* TASK GOAL
When you transcribe the listing, keep each line exact and drop the pictures.

* DATA EXCERPTS
——
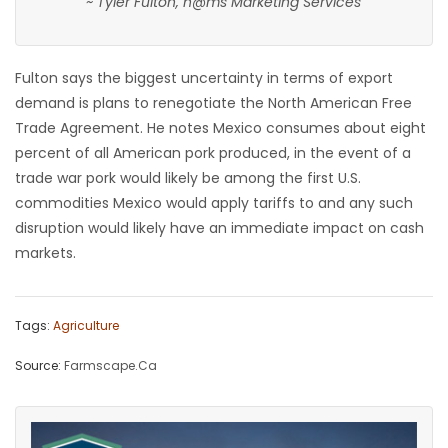
~ Tyler Fulton, h@ms Marketing Services
Fulton says the biggest uncertainty in terms of export
demand is plans to renegotiate the North American Free
Trade Agreement. He notes Mexico consumes about eight
percent of all American pork produced, in the event of a
trade war pork would likely be among the first U.S.
commodities Mexico would apply tariffs to and any such
disruption would likely have an immediate impact on cash
markets.
Tags:
Agriculture
Source:
Farmscape.Ca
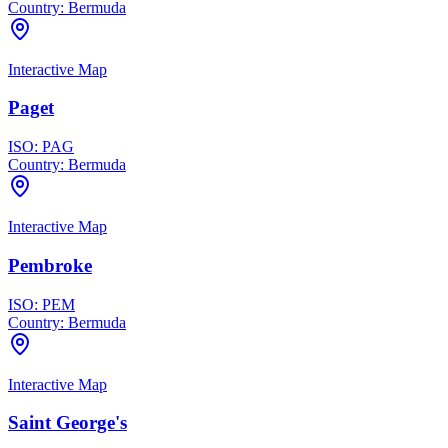
Country:
Bermuda
Interactive Map
Paget
ISO:
PAG
Country:
Bermuda
Interactive Map
Pembroke
ISO:
PEM
Country:
Bermuda
Interactive Map
Saint George's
——
* TASK OUTPUT
~ Tyler Fulton, h@ms Marketing Services
Fulton says the biggest uncertainty in terms of export
demand is plans to renegotiate the North American Free
Trade Agreement. He notes Mexico consumes about eight
percent of all American pork produced, in the event of a
trade war pork would likely be among the first U.S.
commodities Mexico would apply tariffs to and any such
disruption would likely have an immediate impact on cash
markets.
Tags:
Agriculture
Source:
Farmscape.Ca
Country:
Bermuda
Interactive Map
Paget
ISO:
PAG
Country:
Bermuda
Interactive Map
Pembroke
ISO:
PEM
Country:
Bermuda
Interactive Map
Saint George's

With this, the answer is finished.